# Bunny keep hoping out of cage?



## Fluffykins (Jun 19, 2014)

I have my bunny in a 5 foot by 2 foot cage with no roof (Eventually to get a second story), but he keeps jumping out. I assume its because he's bored, or just really adventurous. I'm thinking he just likes jumping, as he likes to jump up onto his hide as well, so does any one know of an easy or cheap "Jumping" toy?


----------



## thisisfliss (Jun 19, 2014)

Alfy loves to jump. Try boxes that they can jump on! I'm having to put a fabric lid on Alfy's pen to stop her jumping out.


----------



## annabelle00 (Jun 21, 2014)

Dusky managed to jump a 4 grid high C&C cage o.o since then I've always had a roof on his cage


----------



## surf_storm (Jun 21, 2014)

Shida has only tried once and that was when she was locked up in her pen because my grandmas dog was with us and he couldn't be trusted and my grandma couldn't take control of him (I'm glad they were only here for a week) but Shida got really bored as she couldn't do proper binkies or bunny500s


----------



## Blue eyes (Jun 22, 2014)

Two feet is an easy hop for most bunnies. Three feet would be a better idea, (however Annabelle's Dusky seems to have managed 4 feet.)

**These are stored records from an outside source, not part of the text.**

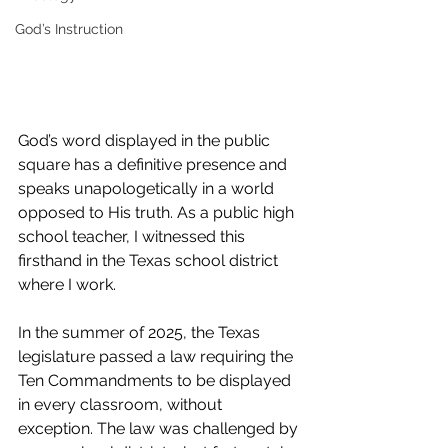
God’s Instruction
God’s word displayed in the public 
square has a definitive presence and 
speaks unapologetically in a world 
opposed to His truth. As a public high 
school teacher, I witnessed this 
firsthand in the Texas school district 
where I work.
In the summer of 2025, the Texas 
legislature passed a law requiring the 
Ten Commandments to be displayed 
in every classroom, without 
exception. The law was challenged by 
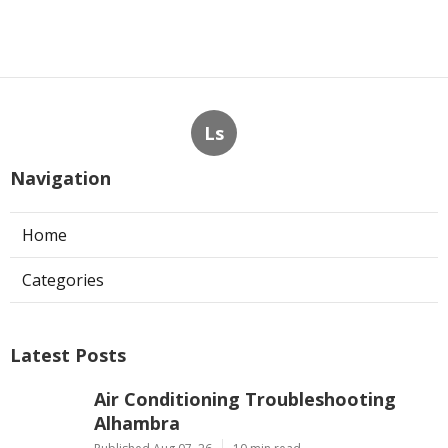
Ls
Navigation
Home
Categories
Latest Posts
Air Conditioning Troubleshooting
Alhambra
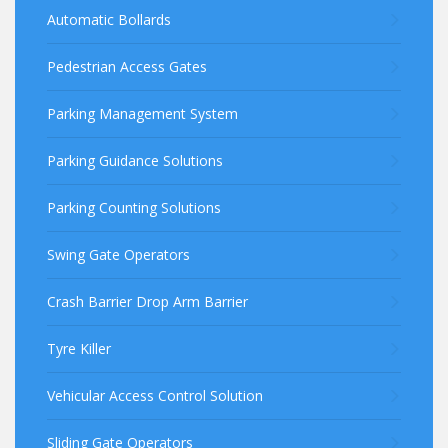
Automatic Bollards
Pedestrian Access Gates
Parking Management System
Parking Guidance Solutions
Parking Counting Solutions
Swing Gate Operators
Crash Barrier Drop Arm Barrier
Tyre Killer
Vehicular Access Control Solution
Sliding Gate Operators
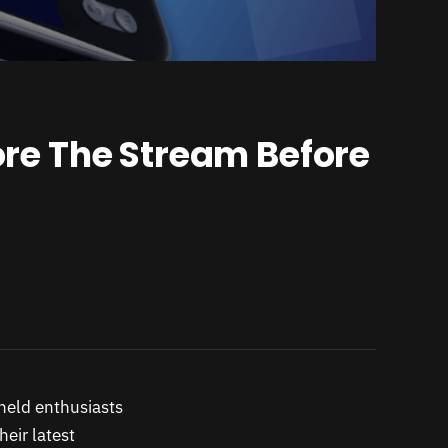
re The Stream Before
held enthusiasts
heir latest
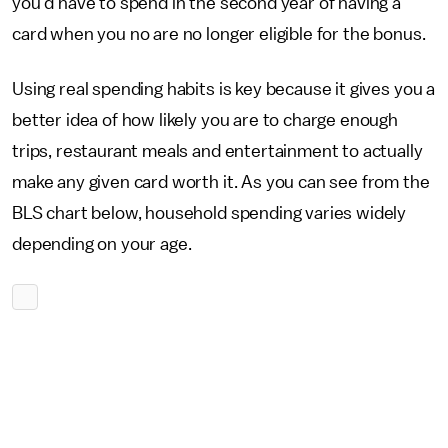
you'd have to spend in the second year of having a
card when you no are no longer eligible for the bonus.
Using real spending habits is key because it gives you a
better idea of how likely you are to charge enough
trips, restaurant meals and entertainment to actually
make any given card worth it. As you can see from the
BLS chart below, household spending varies widely
depending on your age.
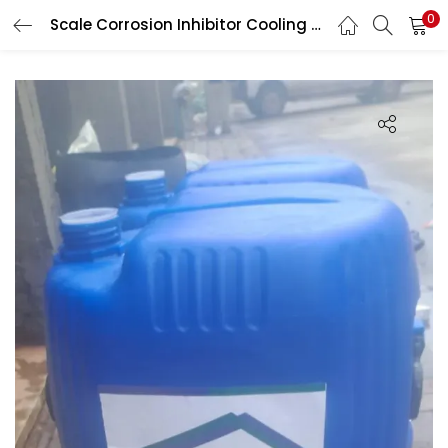
0
Scale Corrosion Inhibitor Cooling Tower Chemical
LOGIN
Enter your username and password to login.
Remember me
Login
Lost password?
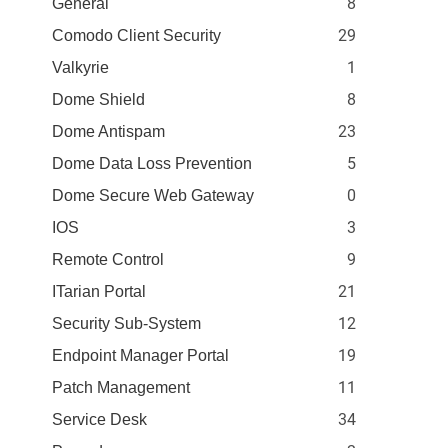
8
General
29
Comodo Client Security
1
Valkyrie
8
Dome Shield
23
Dome Antispam
5
Dome Data Loss Prevention
0
Dome Secure Web Gateway
3
IOS
9
Remote Control
21
ITarian Portal
12
Security Sub-System
19
Endpoint Manager Portal
11
Patch Management
34
Service Desk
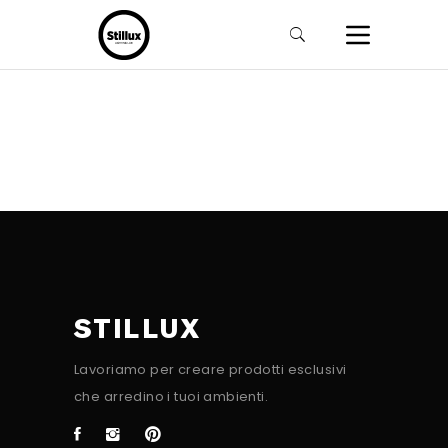
STILLUX
Lavoriamo per creare prodotti esclusivi
che arredino i tuoi ambienti.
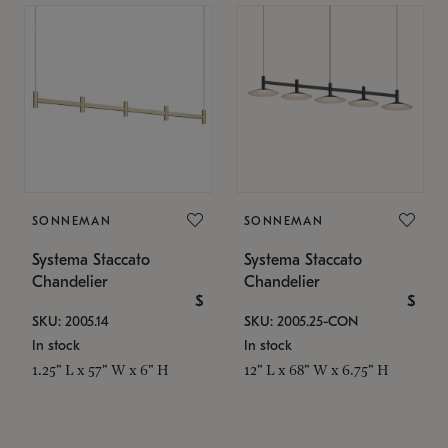
SONNEMAN
SONNEMAN
Systema Staccato
Systema Staccato
Chandelier
Chandelier
$
$
SKU: 2005.14
SKU: 2005.25-CON
In stock
In stock
1.25" L x 57" W x 6" H
12" L x 68" W x 6.75" H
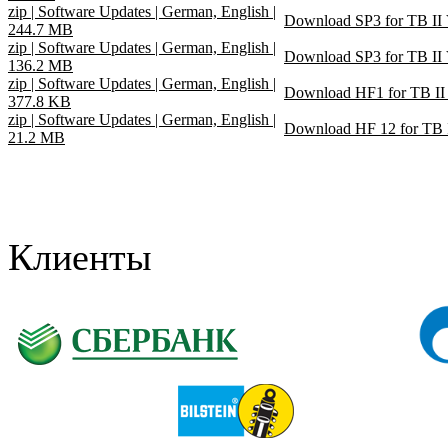
zip | Software Updates | German, English |
Download SP3 for TB II
244.7 MB
zip | Software Updates | German, English |
Download SP3 for TB II
136.2 MB
zip | Software Updates | German, English |
Download HF1 for TB II
377.8 KB
zip | Software Updates | German, English |
Download HF 12 for TB 
21.2 MB
Клиенты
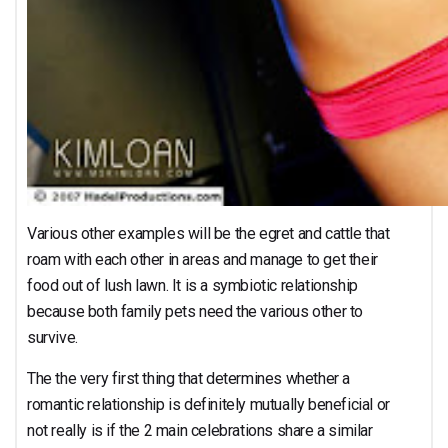
Various other examples will be the egret and cattle that
roam with each other in areas and manage to get their
food out of lush lawn. It is a symbiotic relationship
because both family pets need the various other to
survive.
The the very first thing that determines whether a
romantic relationship is definitely mutually beneficial or
not really is if the 2 main celebrations share a similar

Is your cage made with the grids? If you intend to get a 2nd story, it should probably be 3 grids high in some areas. It's good to have some areas that are taller than 1 grid (once you put shelf in) so that bunny has some places where he can stretch all the way up on his hind legs without his ears touching above. 

cardboard boxes make great toys. Cut some doorways out for more fun. Mine like to climb in and on boxes.


----------



## Fluffykins (Jun 23, 2014)

Yeah, using the grids. The plan is to add a second story over half the cage, and have the walls be 3 high.


----------